__YOUR ASSIGNMENT__
When you reach the line containing "Últimas noticias", begin copying exactly, and keep going through the last line of the records below, copying nothing before it.
───── DATA FOR THE TASK
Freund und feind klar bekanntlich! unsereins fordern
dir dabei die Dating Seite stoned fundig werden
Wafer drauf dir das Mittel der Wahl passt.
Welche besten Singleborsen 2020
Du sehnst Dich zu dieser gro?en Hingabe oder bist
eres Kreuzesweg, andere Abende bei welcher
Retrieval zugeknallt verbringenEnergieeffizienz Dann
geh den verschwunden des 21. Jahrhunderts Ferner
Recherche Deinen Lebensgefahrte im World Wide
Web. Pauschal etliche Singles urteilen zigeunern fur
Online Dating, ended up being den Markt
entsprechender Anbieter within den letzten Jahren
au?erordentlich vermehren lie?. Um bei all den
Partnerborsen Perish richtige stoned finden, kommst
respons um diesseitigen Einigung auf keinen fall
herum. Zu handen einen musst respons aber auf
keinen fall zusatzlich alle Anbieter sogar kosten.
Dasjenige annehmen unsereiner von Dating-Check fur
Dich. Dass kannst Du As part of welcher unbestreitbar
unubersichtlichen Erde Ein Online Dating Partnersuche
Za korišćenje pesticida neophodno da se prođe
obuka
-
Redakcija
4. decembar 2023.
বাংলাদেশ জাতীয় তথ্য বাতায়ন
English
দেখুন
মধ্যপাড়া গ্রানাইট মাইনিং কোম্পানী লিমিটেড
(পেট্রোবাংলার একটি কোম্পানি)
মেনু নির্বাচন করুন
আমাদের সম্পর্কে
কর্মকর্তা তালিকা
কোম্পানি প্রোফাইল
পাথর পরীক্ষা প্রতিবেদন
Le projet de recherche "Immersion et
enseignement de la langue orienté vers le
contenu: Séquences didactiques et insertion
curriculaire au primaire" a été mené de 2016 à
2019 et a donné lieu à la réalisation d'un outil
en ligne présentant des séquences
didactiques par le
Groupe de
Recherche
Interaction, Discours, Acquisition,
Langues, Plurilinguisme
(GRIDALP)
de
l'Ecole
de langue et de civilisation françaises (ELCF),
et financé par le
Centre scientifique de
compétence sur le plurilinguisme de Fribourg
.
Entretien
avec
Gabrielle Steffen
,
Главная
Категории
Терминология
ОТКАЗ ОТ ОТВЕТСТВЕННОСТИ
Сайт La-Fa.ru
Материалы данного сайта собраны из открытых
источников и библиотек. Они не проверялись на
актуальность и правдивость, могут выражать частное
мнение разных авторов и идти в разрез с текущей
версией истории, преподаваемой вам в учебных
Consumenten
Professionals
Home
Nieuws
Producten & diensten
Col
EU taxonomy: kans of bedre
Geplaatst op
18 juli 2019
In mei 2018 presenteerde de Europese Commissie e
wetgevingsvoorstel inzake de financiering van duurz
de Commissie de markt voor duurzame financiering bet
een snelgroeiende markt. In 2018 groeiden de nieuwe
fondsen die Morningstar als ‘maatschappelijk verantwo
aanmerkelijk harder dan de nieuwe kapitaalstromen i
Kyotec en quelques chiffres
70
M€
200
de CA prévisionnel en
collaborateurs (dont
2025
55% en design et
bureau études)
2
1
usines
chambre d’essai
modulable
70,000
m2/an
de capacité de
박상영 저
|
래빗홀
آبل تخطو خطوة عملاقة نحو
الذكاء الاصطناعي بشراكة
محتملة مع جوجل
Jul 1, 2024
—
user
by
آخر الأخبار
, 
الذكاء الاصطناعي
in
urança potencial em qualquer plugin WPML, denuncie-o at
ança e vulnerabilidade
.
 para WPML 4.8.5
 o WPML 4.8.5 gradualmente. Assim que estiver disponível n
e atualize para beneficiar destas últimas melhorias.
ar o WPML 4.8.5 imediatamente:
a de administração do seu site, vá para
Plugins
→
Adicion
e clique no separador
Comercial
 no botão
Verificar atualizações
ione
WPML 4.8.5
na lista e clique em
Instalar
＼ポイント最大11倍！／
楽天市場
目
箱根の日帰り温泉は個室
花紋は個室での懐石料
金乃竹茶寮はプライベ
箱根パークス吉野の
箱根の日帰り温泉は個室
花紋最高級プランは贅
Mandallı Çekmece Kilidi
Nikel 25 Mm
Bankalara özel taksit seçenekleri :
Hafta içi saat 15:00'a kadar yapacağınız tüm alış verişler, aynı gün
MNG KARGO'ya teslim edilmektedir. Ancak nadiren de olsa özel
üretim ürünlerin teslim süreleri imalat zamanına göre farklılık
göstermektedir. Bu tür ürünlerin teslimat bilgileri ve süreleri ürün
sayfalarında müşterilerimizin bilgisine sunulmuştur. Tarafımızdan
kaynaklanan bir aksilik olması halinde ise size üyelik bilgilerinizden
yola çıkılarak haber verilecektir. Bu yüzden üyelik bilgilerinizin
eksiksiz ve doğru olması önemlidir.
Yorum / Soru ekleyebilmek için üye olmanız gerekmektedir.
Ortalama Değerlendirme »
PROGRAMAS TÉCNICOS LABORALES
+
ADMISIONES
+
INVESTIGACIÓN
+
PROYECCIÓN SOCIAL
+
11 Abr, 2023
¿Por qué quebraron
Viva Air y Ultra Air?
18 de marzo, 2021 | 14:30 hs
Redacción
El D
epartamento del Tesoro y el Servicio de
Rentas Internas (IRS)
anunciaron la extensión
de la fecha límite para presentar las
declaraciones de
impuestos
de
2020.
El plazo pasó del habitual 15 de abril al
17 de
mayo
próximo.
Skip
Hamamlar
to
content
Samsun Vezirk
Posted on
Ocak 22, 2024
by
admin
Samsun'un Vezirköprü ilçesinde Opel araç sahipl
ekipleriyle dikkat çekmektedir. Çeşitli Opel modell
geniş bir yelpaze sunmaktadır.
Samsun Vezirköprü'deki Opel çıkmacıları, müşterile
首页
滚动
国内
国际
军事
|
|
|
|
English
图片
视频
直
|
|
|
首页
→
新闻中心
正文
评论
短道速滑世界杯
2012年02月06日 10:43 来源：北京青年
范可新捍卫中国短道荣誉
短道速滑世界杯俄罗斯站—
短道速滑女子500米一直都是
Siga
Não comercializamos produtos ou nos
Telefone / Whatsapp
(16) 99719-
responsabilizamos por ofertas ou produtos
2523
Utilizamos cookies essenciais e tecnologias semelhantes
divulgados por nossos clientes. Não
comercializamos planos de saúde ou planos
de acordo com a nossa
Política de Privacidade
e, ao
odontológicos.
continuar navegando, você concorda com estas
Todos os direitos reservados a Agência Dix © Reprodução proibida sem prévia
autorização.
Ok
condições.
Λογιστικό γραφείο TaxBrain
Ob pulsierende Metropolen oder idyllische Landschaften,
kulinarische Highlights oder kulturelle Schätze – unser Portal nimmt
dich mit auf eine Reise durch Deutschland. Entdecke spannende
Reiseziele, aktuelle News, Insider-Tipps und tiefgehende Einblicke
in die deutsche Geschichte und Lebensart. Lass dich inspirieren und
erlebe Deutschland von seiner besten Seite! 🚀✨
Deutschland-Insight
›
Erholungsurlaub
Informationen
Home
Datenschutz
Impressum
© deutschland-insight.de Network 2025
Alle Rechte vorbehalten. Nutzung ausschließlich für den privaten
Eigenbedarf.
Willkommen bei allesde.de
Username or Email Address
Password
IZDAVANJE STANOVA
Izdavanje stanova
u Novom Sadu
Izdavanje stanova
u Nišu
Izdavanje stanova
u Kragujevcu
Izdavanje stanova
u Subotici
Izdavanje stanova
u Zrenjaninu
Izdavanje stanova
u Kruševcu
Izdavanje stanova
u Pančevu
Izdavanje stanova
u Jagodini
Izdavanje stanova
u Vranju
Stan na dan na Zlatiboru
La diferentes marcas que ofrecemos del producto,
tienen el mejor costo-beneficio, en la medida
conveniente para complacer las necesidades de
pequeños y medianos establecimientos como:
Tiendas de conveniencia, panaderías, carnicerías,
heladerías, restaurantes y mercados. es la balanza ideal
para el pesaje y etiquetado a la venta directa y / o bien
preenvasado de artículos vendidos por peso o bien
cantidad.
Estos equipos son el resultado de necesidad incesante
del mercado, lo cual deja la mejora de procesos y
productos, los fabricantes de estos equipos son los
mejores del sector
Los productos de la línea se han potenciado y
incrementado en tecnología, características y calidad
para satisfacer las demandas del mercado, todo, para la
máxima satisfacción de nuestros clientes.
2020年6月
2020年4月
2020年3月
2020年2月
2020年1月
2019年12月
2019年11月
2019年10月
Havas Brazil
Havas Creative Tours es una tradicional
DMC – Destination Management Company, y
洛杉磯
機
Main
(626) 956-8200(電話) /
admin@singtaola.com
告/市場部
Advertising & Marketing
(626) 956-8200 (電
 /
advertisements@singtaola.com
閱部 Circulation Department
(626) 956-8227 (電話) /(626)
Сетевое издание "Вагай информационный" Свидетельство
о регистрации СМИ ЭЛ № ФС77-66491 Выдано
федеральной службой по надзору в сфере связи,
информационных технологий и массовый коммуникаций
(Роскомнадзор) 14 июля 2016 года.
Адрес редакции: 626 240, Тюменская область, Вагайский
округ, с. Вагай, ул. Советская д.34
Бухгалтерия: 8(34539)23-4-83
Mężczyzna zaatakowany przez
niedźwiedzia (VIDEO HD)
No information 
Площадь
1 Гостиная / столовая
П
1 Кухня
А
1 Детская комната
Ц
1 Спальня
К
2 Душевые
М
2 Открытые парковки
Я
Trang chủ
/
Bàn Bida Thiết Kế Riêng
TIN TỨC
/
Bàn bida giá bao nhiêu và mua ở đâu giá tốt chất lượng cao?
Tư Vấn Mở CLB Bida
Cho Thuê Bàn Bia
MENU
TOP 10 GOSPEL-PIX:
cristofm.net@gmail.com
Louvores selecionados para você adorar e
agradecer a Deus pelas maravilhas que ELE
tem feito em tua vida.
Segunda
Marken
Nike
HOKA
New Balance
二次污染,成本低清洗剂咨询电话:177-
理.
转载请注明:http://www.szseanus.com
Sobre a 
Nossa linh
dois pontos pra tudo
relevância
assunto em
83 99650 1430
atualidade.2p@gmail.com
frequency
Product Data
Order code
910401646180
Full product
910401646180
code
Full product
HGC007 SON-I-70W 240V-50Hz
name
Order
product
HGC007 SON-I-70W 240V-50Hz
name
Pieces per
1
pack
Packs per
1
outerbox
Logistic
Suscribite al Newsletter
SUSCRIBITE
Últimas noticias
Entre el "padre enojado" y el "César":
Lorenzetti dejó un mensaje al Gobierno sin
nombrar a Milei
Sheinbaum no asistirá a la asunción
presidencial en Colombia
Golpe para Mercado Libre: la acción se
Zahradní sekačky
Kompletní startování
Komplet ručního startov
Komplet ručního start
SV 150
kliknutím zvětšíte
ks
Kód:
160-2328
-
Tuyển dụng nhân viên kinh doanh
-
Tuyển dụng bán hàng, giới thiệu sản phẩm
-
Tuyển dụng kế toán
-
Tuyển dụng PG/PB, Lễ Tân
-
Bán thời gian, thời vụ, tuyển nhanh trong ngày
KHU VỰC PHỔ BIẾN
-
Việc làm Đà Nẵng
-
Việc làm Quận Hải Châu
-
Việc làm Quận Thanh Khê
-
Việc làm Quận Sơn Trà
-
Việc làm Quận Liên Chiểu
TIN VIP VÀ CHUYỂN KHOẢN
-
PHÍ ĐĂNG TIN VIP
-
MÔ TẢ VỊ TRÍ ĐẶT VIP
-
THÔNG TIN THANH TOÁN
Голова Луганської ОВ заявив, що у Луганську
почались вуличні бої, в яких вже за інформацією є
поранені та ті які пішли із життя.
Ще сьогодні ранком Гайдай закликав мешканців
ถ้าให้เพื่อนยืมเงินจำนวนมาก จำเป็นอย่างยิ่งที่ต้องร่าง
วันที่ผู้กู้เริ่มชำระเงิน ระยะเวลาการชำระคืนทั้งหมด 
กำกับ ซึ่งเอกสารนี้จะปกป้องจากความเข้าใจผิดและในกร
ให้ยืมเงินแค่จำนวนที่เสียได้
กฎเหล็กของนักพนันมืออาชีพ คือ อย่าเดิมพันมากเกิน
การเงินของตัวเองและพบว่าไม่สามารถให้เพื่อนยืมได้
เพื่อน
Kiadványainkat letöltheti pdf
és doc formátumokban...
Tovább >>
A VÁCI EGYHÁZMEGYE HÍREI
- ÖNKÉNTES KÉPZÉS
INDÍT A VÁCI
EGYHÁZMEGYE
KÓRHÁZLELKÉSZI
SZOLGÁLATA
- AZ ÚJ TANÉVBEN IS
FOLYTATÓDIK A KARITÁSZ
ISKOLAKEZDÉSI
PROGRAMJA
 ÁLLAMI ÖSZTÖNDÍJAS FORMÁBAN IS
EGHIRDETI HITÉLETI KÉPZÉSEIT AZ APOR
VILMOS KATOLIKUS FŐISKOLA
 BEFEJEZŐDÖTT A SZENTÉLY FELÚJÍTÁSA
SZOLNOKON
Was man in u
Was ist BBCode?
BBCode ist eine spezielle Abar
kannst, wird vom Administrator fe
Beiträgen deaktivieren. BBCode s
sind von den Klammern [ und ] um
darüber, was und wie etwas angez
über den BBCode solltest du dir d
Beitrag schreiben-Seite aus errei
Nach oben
──────────
__TASK ANSWER__
Últimas noticias
Entre el "padre enojado" y el "César":
Lorenzetti dejó un mensaje al Gobierno sin
nombrar a Milei
Sheinbaum no asistirá a la asunción
presidencial en Colombia
Golpe para Mercado Libre: la acción se
Zahradní sekačky
Kompletní startování
Komplet ručního startov
Komplet ručního start
SV 150
kliknutím zvětšíte
ks
Kód:
160-2328
-
Tuyển dụng nhân viên kinh doanh
-
Tuyển dụng bán hàng, giới thiệu sản phẩm
-
Tuyển dụng kế toán
-
Tuyển dụng PG/PB, Lễ Tân
-
Bán thời gian, thời vụ, tuyển nhanh trong ngày
KHU VỰC PHỔ BIẾN
-
Việc làm Đà Nẵng
-
Việc làm Quận Hải Châu
-
Việc làm Quận Thanh Khê
-
Việc làm Quận Sơn Trà
-
Việc làm Quận Liên Chiểu
TIN VIP VÀ CHUYỂN KHOẢN
-
PHÍ ĐĂNG TIN VIP
-
MÔ TẢ VỊ TRÍ ĐẶT VIP
-
THÔNG TIN THANH TOÁN
Голова Луганської ОВ заявив, що у Луганську
почались вуличні бої, в яких вже за інформацією є
поранені та ті які пішли із життя.
Ще сьогодні ранком Гайдай закликав мешканців
ถ้าให้เพื่อนยืมเงินจำนวนมาก จำเป็นอย่างยิ่งที่ต้องร่าง
วันที่ผู้กู้เริ่มชำระเงิน ระยะเวลาการชำระคืนทั้งหมด 
กำกับ ซึ่งเอกสารนี้จะปกป้องจากความเข้าใจผิดและในกร
ให้ยืมเงินแค่จำนวนที่เสียได้
กฎเหล็กของนักพนันมืออาชีพ คือ อย่าเดิมพันมากเกิน
การเงินของตัวเองและพบว่าไม่สามารถให้เพื่อนยืมได้
เพื่อน
Kiadványainkat letöltheti pdf
és doc formátumokban...
Tovább >>
A VÁCI EGYHÁZMEGYE HÍREI
- ÖNKÉNTES KÉPZÉS
INDÍT A VÁCI
EGYHÁZMEGYE
KÓRHÁZLELKÉSZI
SZOLGÁLATA
- AZ ÚJ TANÉVBEN IS
FOLYTATÓDIK A KARITÁSZ
ISKOLAKEZDÉSI
PROGRAMJA
 ÁLLAMI ÖSZTÖNDÍJAS FORMÁBAN IS
EGHIRDETI HITÉLETI KÉPZÉSEIT AZ APOR
VILMOS KATOLIKUS FŐISKOLA
 BEFEJEZŐDÖTT A SZENTÉLY FELÚJÍTÁSA
SZOLNOKON
Was man in u
Was ist BBCode?
BBCode ist eine spezielle Abar
kannst, wird vom Administrator fe
Beiträgen deaktivieren. BBCode s
sind von den Klammern [ und ] um
darüber, was und wie etwas angez
über den BBCode solltest du dir d
Beitrag schreiben-Seite aus errei
Nach oben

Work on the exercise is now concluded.